Researchers from Monash University are set to examine whether aspirin can improve the healing rates of leg ulcers in older adults.
MONASH UNIVERSITY researchers are looking to recruit more than 260 participants from wound clinics around Australia to investigate the potential that aspirin can improve the healing rates of leg ulcers in older adults.
An estimated 400,000 Australians suffer from venous leg ulceration costing around $2-3 billion each year.
Lead researcher Dr Carolina Weller, from the Department of Epidemiology and Preventive Medicine, says the burden of disease is expected to rise with an ageing population and the growing diabetes and obesity epidemics – all risk factors for the development of venous leg ulcers.
“Current best practice involves compression bandaging therapy, however 30-50% of VLUs remain unhealed after two years and recurrence is common,” she says.
“Two small studies previously suggested that aspirin can improve healing rates and decreases recurrence and we plan to look at that further.

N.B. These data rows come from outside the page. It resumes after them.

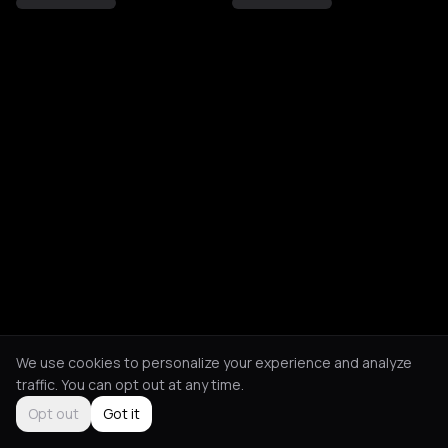
We use cookies to personalize your experience and analyze
traffic. You can opt out at any time.
Opt out
Got it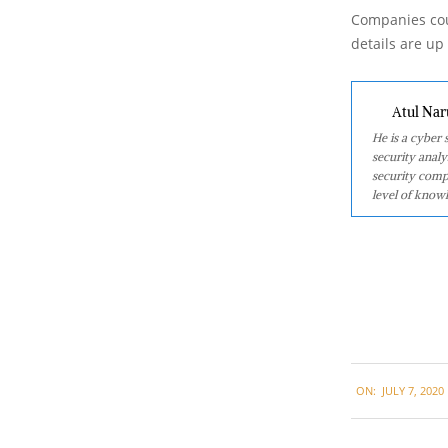
Companies cou
details are up
Atul Nar
He is a cyber
security analy
security comp
level of knowl
2020-
ON:
JULY 7, 2020
07-
07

“We believe this study is novel because it involves a large number of participants in a carefully controlled clinical trial to evaluate the therapeutic value of adding aspirin to compression therapy.”

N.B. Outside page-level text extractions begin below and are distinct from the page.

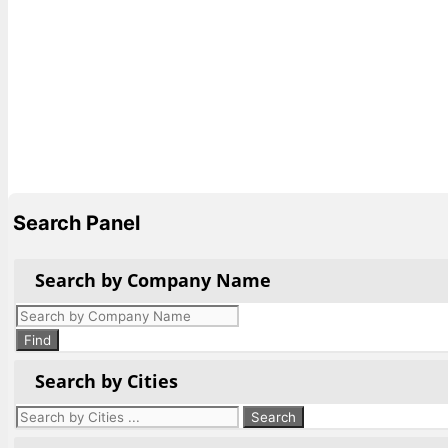
Search Panel
Search by Company Name
Products
search
Find
Search by Cities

The study will involve 12 weeks of standardised, weekly compression therapy in combination with 12 months of taking either 300mg of Aspirin or a placebo.
Participants must be over 40 years old, not taking routine aspirin, with a leg ulcer that has existed for at least six weeks in the presence of chronic venous insufficiency.
The study will be completed by December 2017 and is funded by the National Health and Medical Research Council.